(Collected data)
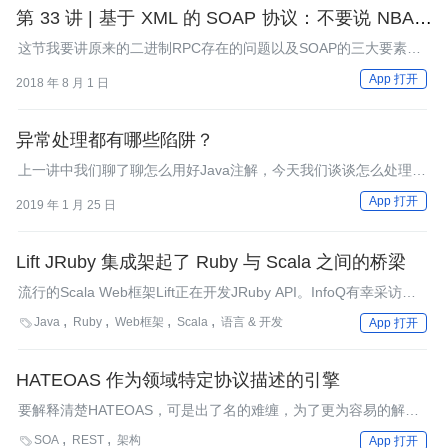
第 33 讲 | 基于 XML 的 SOAP 协议：不要说 NBA，
请说美国职业篮球联赛
这节我要讲原来的二进制RPC存在的问题以及SOAP的三大要素，
协议约定用WSDL、传输协议用HTTP、服务发现用UDDL。
App 打开
2018 年 8 月 1 日
异常处理都有哪些陷阱？
上一讲中我们聊了聊怎么用好Java注解，今天我们谈谈怎么处理异
常。
App 打开
2019 年 1 月 25 日
Lift JRuby 集成架起了 Ruby 与 Scala 之间的桥梁
流行的Scala Web框架Lift正在开发JRuby API。InfoQ有幸采访到
了Lift创建者David Pollak以了解为何Ruby开发者会使用Lift，整合
Java
Ruby
Web框架
Scala
语言 & 开发

App 打开
Ruby与Scala的挑战是什么。
HATEOAS 作为领域特定协议描述的引擎
要解释清楚HATEOAS，可是出了名的难缠，为了更为容易的解释
它，Nick Gall探讨了将它作为领域特定协议描述来进行表达这一观
SOA
REST
架构

App 打开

Exercise brief. Can you restate all the records above word for word while dropping the pictures?

Solution to this exercise.
第 33 讲 | 基于 XML 的 SOAP 协议：不要说 NBA，
请说美国职业篮球联赛
这节我要讲原来的二进制RPC存在的问题以及SOAP的三大要素，
协议约定用WSDL、传输协议用HTTP、服务发现用UDDL。
App 打开
2018 年 8 月 1 日
异常处理都有哪些陷阱？
上一讲中我们聊了聊怎么用好Java注解，今天我们谈谈怎么处理异
常。
App 打开
2019 年 1 月 25 日
Lift JRuby 集成架起了 Ruby 与 Scala 之间的桥梁
流行的Scala Web框架Lift正在开发JRuby API。InfoQ有幸采访到
了Lift创建者David Pollak以了解为何Ruby开发者会使用Lift，整合
Java
Ruby
Web框架
Scala
语言 & 开发

App 打开
Ruby与Scala的挑战是什么。
HATEOAS 作为领域特定协议描述的引擎
要解释清楚HATEOAS，可是出了名的难缠，为了更为容易的解释
它，Nick Gall探讨了将它作为领域特定协议描述来进行表达这一观
SOA
REST
架构

App 打开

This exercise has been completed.